* EXERCISE REQUIREMENTS
Work through the data below and copy out every line where "axis" is found.

* RECORDED DATA
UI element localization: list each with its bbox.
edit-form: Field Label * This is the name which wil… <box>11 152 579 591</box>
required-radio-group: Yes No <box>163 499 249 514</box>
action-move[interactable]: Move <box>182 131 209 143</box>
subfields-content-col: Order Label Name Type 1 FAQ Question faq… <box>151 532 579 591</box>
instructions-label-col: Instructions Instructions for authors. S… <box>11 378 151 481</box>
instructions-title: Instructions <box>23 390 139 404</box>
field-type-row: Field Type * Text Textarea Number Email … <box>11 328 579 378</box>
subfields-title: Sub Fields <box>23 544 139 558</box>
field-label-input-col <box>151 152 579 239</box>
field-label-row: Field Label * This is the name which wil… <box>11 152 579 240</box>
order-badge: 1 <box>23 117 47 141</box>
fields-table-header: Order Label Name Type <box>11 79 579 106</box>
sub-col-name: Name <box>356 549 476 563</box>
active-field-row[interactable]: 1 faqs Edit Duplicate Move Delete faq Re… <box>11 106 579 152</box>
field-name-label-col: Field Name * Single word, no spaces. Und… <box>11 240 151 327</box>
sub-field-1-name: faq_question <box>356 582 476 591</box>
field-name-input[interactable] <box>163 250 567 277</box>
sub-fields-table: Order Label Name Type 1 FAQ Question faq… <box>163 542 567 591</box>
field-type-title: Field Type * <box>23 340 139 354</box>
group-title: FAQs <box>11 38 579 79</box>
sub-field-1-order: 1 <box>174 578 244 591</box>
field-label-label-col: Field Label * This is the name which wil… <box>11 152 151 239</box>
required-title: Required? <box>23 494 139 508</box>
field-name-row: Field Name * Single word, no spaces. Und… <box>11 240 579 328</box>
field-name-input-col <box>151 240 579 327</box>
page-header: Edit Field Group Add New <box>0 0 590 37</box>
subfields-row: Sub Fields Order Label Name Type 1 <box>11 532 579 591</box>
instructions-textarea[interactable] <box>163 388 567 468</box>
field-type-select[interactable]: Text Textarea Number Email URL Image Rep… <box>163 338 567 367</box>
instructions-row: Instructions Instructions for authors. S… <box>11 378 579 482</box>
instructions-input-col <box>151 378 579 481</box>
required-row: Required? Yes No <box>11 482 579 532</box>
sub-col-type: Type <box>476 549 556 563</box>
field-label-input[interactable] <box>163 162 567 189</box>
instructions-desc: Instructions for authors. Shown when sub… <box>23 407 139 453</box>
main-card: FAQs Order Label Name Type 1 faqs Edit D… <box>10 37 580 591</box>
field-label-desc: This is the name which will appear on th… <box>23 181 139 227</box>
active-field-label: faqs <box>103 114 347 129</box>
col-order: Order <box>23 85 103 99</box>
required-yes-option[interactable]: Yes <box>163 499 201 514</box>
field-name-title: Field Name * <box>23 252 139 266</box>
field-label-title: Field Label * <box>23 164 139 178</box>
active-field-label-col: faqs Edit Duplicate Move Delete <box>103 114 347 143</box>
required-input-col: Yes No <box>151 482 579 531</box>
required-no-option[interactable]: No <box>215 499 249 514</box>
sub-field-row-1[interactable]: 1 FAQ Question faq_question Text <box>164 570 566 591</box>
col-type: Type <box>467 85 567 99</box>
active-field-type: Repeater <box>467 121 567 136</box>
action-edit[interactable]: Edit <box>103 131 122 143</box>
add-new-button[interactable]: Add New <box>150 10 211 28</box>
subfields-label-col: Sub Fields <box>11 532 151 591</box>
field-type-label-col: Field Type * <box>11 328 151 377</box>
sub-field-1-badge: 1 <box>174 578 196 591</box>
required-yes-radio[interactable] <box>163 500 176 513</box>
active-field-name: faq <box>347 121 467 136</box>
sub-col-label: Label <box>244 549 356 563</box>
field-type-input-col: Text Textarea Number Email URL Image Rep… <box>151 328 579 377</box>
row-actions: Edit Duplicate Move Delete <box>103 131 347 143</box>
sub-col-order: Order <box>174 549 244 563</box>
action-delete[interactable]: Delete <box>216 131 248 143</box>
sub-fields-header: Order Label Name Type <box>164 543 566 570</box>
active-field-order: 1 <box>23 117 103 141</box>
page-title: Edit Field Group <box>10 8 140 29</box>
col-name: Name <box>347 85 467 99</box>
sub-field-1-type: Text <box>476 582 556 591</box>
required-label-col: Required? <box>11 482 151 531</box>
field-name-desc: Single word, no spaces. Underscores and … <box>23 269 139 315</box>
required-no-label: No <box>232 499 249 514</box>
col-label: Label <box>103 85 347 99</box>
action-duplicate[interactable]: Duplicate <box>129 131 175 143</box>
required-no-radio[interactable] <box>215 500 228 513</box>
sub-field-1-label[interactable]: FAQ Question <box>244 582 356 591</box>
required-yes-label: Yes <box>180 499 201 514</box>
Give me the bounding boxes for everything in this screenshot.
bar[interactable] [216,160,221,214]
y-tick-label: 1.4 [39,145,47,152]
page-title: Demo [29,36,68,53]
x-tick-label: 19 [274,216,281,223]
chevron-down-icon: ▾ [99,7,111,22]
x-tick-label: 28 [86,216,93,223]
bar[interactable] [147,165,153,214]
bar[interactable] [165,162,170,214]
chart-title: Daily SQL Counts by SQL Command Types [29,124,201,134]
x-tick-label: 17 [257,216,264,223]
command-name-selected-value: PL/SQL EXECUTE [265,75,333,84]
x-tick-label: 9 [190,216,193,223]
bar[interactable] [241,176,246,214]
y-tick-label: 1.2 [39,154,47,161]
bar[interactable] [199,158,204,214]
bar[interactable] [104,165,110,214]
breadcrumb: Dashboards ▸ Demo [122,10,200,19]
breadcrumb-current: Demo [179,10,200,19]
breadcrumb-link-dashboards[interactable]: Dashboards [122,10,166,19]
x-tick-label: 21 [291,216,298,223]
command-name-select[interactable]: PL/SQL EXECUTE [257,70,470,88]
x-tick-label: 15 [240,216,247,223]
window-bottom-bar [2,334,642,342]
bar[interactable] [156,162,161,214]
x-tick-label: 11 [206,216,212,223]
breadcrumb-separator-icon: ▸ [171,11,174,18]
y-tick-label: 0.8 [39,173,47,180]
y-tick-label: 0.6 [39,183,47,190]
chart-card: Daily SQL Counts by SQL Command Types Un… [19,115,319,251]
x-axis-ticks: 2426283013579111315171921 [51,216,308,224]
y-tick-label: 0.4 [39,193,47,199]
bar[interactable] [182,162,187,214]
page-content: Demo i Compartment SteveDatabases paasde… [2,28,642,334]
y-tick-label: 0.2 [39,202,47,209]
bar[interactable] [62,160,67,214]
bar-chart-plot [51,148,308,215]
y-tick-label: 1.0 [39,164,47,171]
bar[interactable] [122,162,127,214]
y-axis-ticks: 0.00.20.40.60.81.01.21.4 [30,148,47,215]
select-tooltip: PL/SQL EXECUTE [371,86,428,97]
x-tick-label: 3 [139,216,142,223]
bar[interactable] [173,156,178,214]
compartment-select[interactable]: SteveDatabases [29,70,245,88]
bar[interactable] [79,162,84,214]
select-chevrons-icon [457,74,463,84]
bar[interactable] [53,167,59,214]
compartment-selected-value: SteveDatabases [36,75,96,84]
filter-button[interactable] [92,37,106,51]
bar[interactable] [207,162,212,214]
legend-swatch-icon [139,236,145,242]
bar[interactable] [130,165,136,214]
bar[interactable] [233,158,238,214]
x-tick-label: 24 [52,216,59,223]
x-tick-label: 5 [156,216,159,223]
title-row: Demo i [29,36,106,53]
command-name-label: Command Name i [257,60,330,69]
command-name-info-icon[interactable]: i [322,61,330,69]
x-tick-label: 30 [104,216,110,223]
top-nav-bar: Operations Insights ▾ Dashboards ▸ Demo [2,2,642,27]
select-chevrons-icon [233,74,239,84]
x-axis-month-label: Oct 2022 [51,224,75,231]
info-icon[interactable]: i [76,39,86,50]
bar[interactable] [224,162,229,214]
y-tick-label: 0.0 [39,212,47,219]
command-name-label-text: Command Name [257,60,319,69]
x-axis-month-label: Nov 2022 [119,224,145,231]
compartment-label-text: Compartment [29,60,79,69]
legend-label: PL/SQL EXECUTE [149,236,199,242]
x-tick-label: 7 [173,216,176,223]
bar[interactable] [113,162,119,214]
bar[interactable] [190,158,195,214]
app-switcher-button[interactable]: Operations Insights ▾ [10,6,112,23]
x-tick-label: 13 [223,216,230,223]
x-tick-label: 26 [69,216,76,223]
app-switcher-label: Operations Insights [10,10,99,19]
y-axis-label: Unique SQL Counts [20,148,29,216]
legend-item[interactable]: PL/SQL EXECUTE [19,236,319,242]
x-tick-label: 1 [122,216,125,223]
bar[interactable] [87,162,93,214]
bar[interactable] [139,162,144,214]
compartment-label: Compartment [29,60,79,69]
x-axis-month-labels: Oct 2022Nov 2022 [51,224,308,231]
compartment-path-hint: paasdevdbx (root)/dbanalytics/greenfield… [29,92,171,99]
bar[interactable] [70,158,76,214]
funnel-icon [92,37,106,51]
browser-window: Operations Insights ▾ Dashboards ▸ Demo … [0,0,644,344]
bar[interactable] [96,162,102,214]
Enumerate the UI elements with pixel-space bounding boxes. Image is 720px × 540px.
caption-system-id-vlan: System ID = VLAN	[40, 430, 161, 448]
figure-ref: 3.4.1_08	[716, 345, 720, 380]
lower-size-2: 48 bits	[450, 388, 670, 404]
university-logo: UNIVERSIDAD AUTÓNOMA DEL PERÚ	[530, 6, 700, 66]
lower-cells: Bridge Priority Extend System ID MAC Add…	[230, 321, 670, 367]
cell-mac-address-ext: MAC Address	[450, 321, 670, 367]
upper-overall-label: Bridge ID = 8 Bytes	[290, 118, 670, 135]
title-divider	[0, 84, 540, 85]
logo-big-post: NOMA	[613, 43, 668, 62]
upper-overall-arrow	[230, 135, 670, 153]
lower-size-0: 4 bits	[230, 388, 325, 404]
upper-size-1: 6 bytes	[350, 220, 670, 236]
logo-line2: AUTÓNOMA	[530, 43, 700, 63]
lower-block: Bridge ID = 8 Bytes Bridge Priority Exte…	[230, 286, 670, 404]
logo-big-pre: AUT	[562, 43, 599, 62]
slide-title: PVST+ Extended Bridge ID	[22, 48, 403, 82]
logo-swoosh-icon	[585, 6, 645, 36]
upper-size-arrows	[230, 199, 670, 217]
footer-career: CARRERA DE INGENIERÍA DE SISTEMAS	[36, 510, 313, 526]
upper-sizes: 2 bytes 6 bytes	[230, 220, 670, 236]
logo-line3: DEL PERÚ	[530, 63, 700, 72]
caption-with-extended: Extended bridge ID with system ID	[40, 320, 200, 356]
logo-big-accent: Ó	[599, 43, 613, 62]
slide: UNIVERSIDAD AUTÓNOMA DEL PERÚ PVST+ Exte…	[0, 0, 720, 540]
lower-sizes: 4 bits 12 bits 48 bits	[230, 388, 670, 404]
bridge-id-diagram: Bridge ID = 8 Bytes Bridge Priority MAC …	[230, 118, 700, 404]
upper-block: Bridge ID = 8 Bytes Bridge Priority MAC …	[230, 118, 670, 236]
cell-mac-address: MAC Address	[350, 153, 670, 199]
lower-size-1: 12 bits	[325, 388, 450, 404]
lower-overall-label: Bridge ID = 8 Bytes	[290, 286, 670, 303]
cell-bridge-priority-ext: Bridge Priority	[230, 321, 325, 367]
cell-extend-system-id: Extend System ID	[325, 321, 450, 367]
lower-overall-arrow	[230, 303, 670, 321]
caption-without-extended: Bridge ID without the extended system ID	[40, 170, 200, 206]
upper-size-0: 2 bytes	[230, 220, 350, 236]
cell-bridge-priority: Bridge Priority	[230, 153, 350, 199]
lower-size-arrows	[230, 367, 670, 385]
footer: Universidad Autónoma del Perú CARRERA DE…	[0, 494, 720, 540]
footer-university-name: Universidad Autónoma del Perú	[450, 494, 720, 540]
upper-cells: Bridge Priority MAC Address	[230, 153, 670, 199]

* OUTPUT FOR THIS EXERCISE
x-axis-ticks: 2426283013579111315171921 [51,216,308,224]
y-axis-ticks: 0.00.20.40.60.81.01.21.4 [30,148,47,215]
x-axis-month-label: Oct 2022 [51,224,75,231]
x-axis-month-label: Nov 2022 [119,224,145,231]
y-axis-label: Unique SQL Counts [20,148,29,216]
x-axis-month-labels: Oct 2022Nov 2022 [51,224,308,231]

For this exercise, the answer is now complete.